We’ve written before (see here and here) about the costs of trying to create “green jobs.” The problem, ultimately, is that it’s really expensive for the government to make energy sources that simply aren’t efficient on their own attractive enough to compete with coal, oil and natural gas. Today the Wall Street Journal highlights just how much Massachusetts residents are going to have to pay for the latest triumph in the green energy revolution:
On Monday, Cape Wind asked state regulators to approve a 15-year purchasing contract with the utility company National Grid at 20.7 cents per kilowatt hour, starting in 2013 and rising at 3.5% annually thereafter. Consumers pay around nine cents for conventional power today. The companies expect average electric bills to jump by about $1.59 a month, because electricity is electricity no matter how it is generated, and Cape Wind’s 130 turbines will generate so little of it in the scheme of the overall New England market.

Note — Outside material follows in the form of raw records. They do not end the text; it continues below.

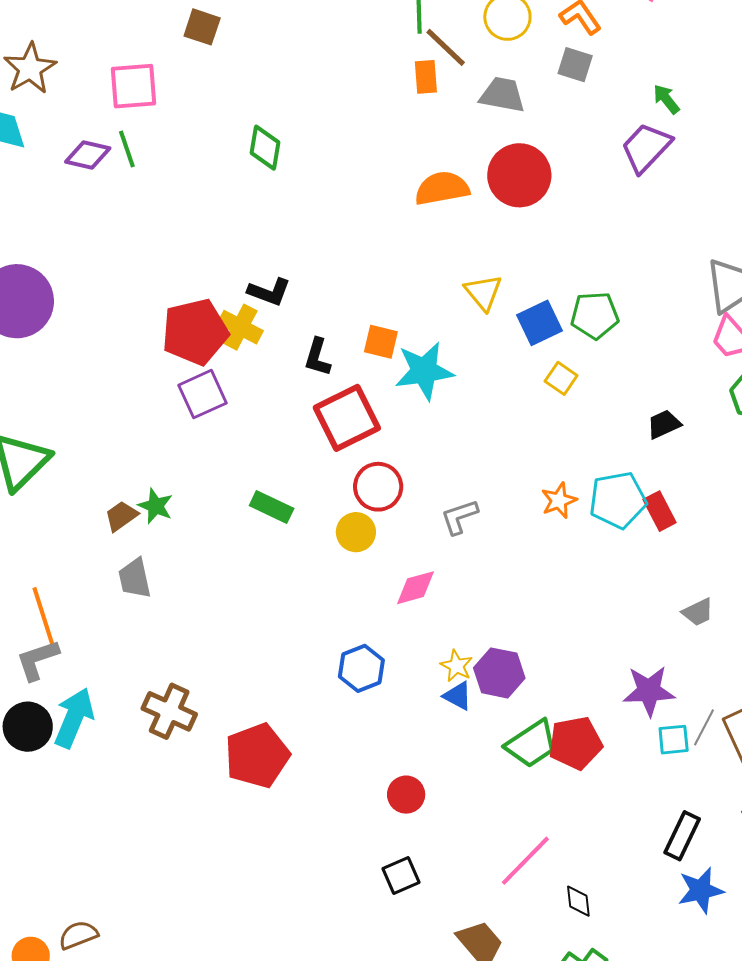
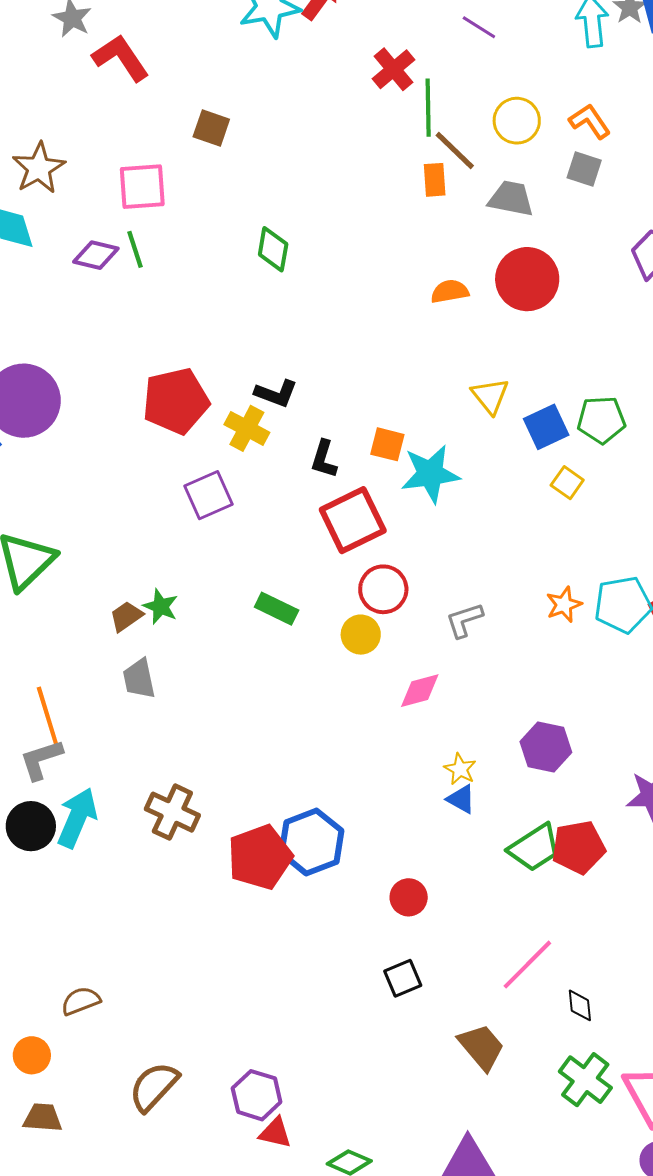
orange semicircle: (442, 188) -> (450, 291), size x0.7
red pentagon: (195, 332) -> (176, 401), moved
blue hexagon: (361, 668) -> (311, 842), moved, size x1.4
purple hexagon: (499, 673) -> (546, 747), moved
brown semicircle: (78, 935) -> (81, 1001), moved

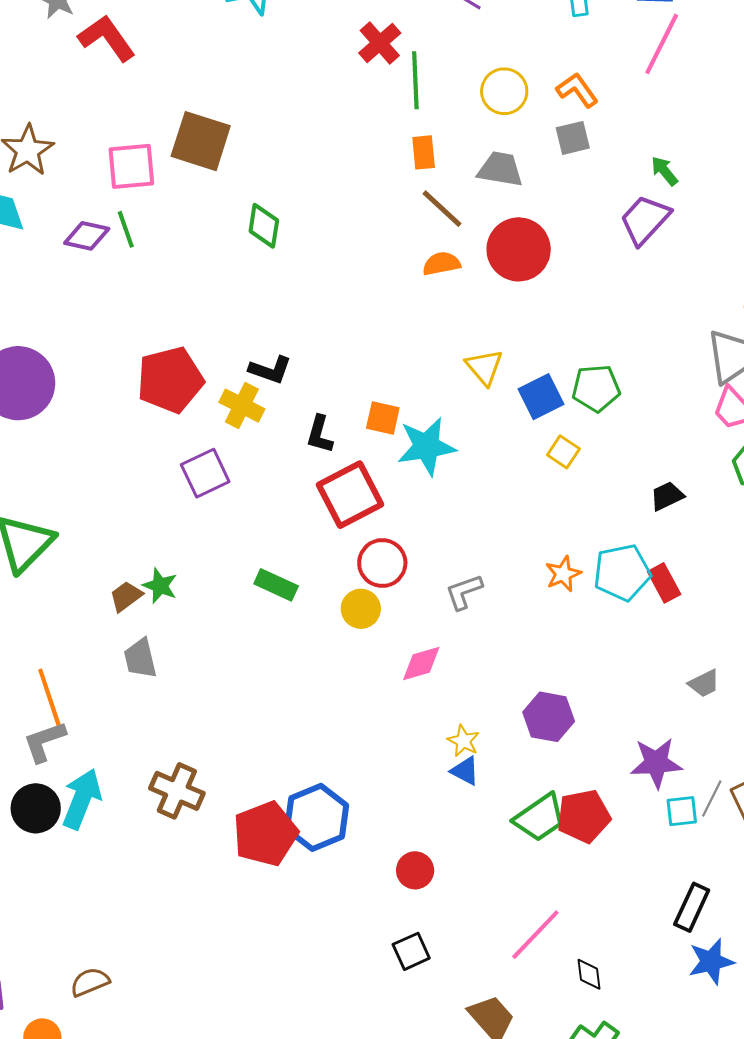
brown square: (211, 128) -> (201, 141), moved, size x1.6
brown line: (455, 151) -> (442, 209), moved
gray square: (584, 169) -> (573, 138), turned -30

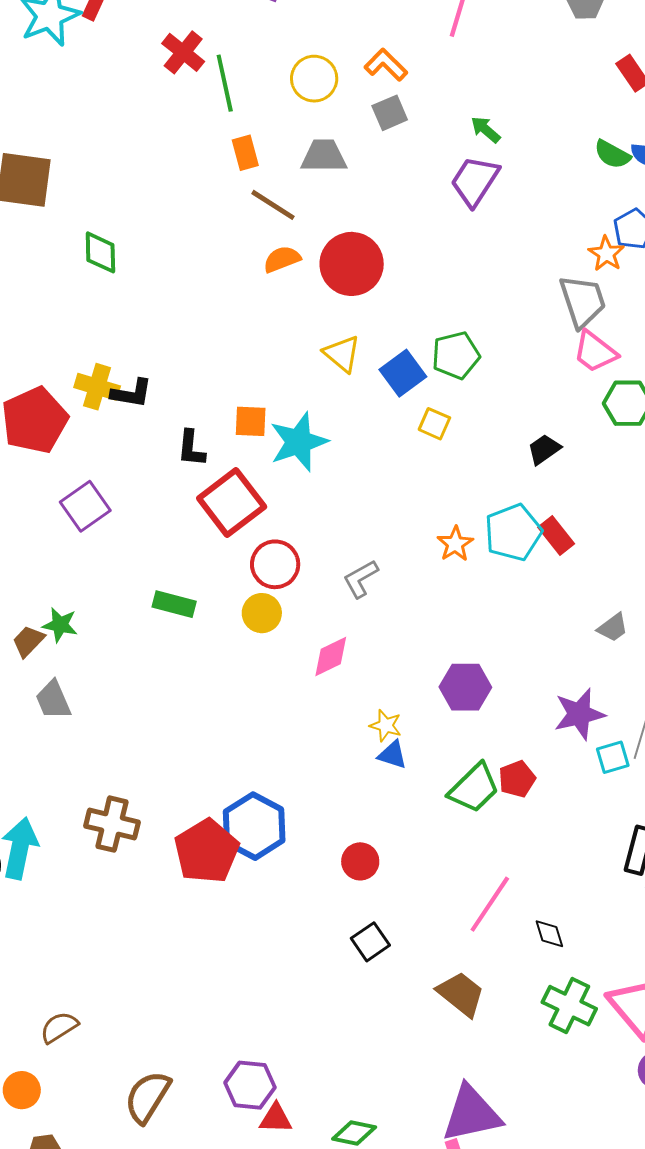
red circle: (519, 249) -> (352, 264), moved
yellow cross: (242, 406) -> (97, 387), moved
red pentagon: (584, 816) -> (517, 779), size x0.7

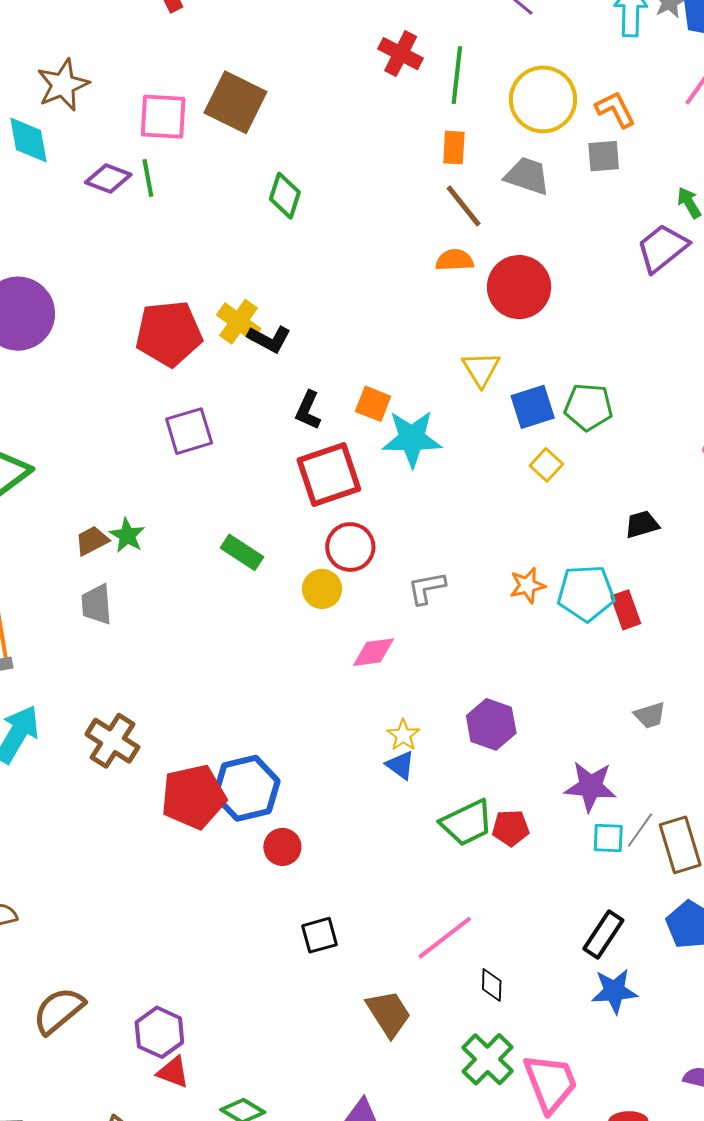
red cross: (183, 52) -> (401, 54), moved, turned -30
yellow circle: (314, 79) -> (543, 99), size x1.4
red circle: (360, 861) -> (282, 847), moved

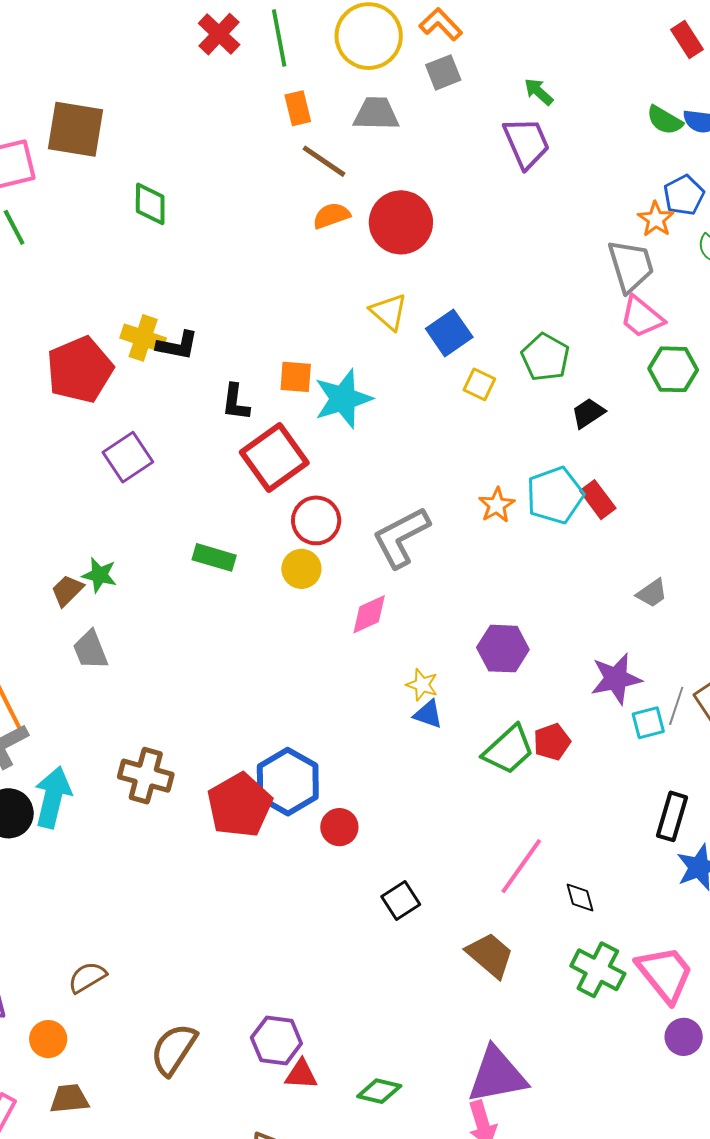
red cross: (401, 54) -> (219, 34), turned 33
purple trapezoid: (662, 248) -> (526, 143), turned 122
green pentagon: (588, 407) -> (545, 357), moved, turned -30
gray L-shape: (427, 588) -> (401, 537), size x1.6

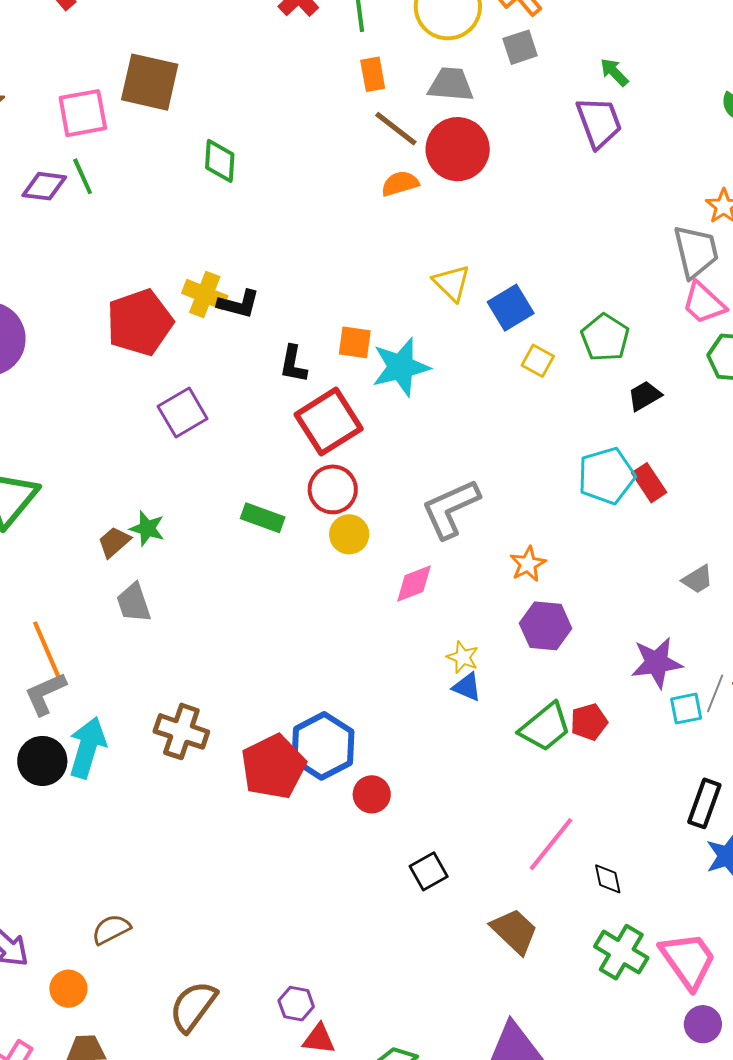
red circle: (401, 222) -> (458, 149), moved
orange star: (497, 505) -> (528, 564), moved
red circle: (316, 520) -> (333, 489), moved
purple hexagon: (276, 1040) -> (296, 1004), size x0.7

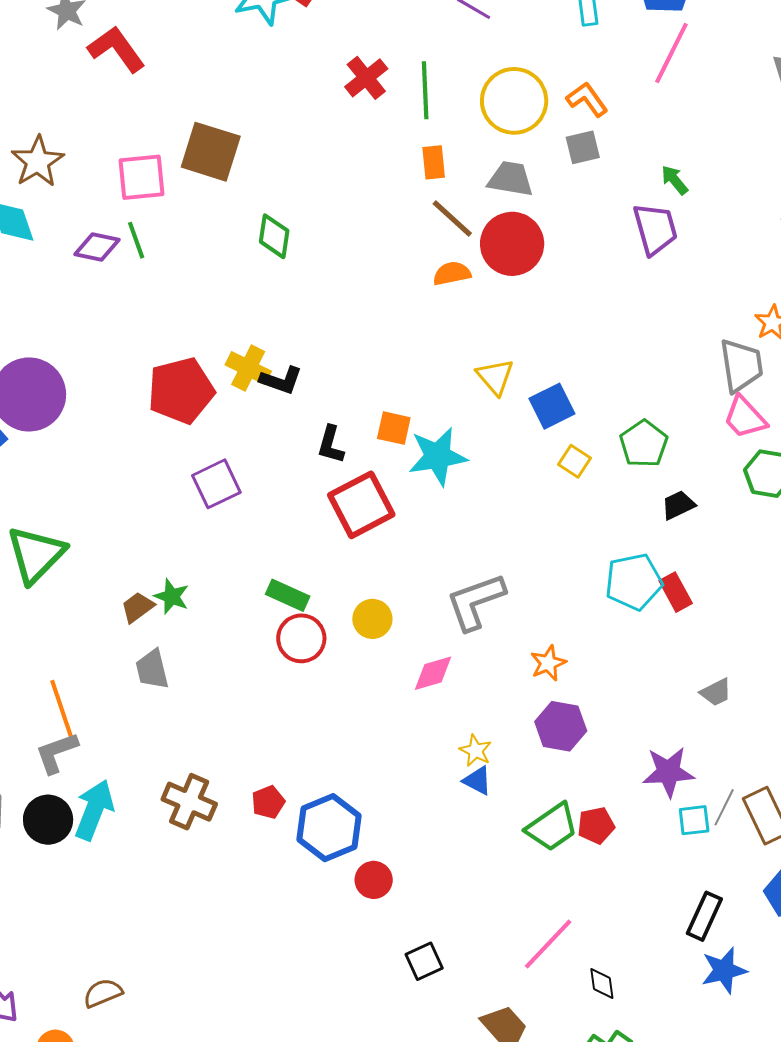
red circle: (333, 489) -> (301, 638), moved
red pentagon: (273, 767) -> (268, 802), moved, size x0.5

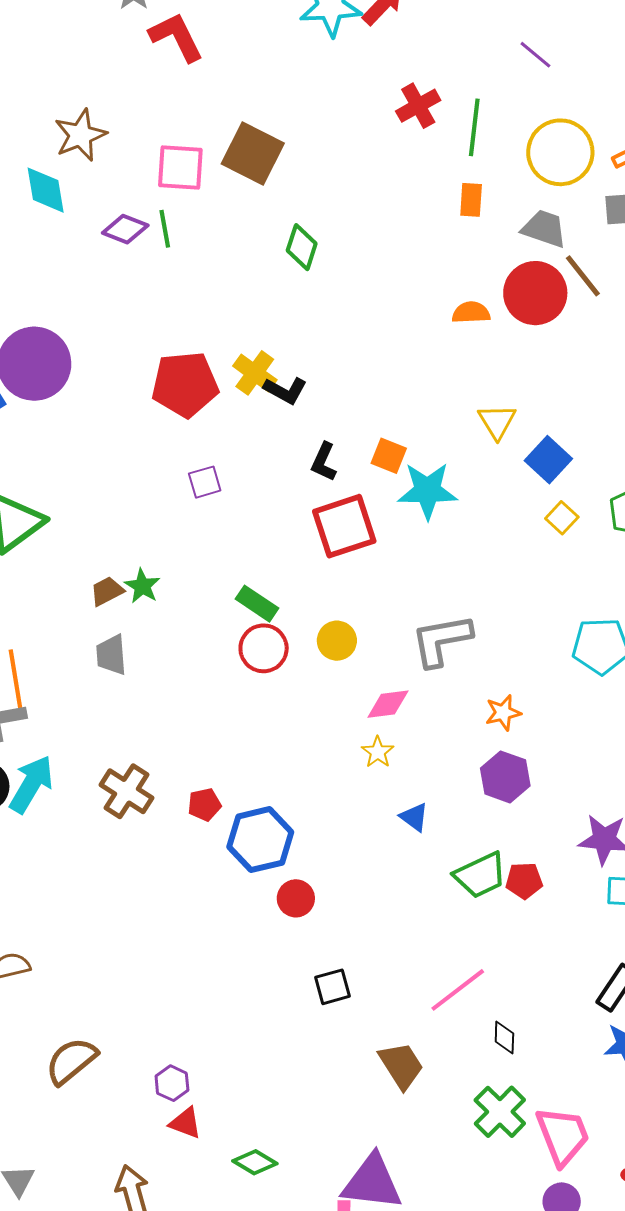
brown line: (452, 218) -> (583, 276), moved
blue square: (552, 406) -> (548, 460), turned -30
purple square: (216, 484) -> (205, 482), size x0.7
yellow star: (476, 751) -> (378, 752), moved

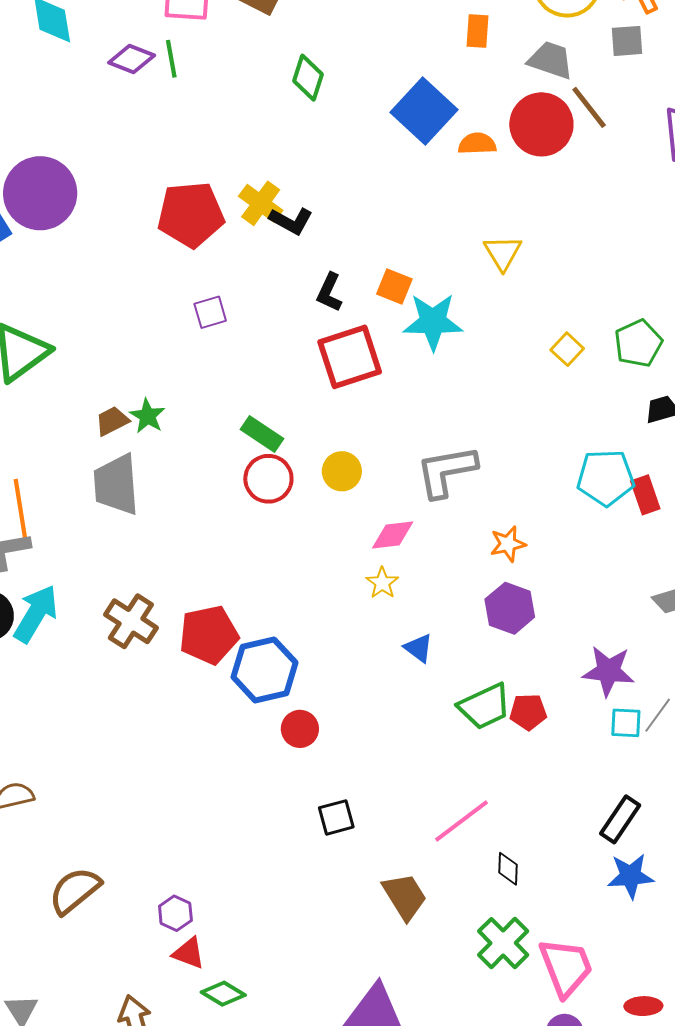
blue square: (548, 460) -> (424, 111), moved, size x1.4
gray trapezoid: (111, 655) -> (116, 485), size x1.5
red pentagon: (204, 805) -> (209, 635), size x1.8
green diamond: (255, 1162) -> (223, 994), moved

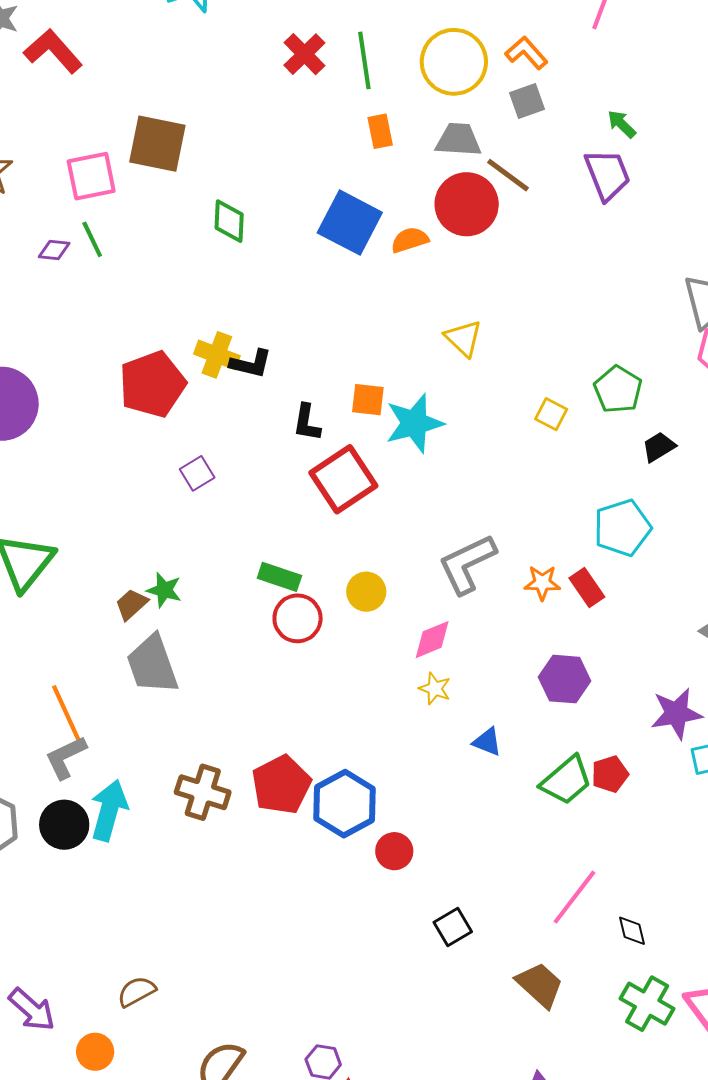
purple diamond: (132, 59) -> (54, 250), size x0.7
red rectangle: (645, 495) -> (587, 587), moved
orange star: (508, 544) -> (542, 583), moved, turned 30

Still, that works out to roughly $443 million in new energy costs, and that doesn’t count the federal subsidies that Cape Wind will receive from national taxpayers. It does, however, include the extra 6.1 cents per kilowatt hour that Massachusetts utilities are mandated to pay for wind, solar and the like under a 2008 state law called the Green Communities Act. Also under that law, at least 15% of power company portfolios must come from renewable sources by 2020.
The editorial concludes by pointing out that opponents of the project are using a bunch of claims that it violates other environmental laws to try to bring it down. The WSJ argues: “given that taxpayers will be required to pay to build Cape Wind and then required to buy its product at prices twice normal rates, opponents might have more success if they simply pointed out what a lousy deal it is.”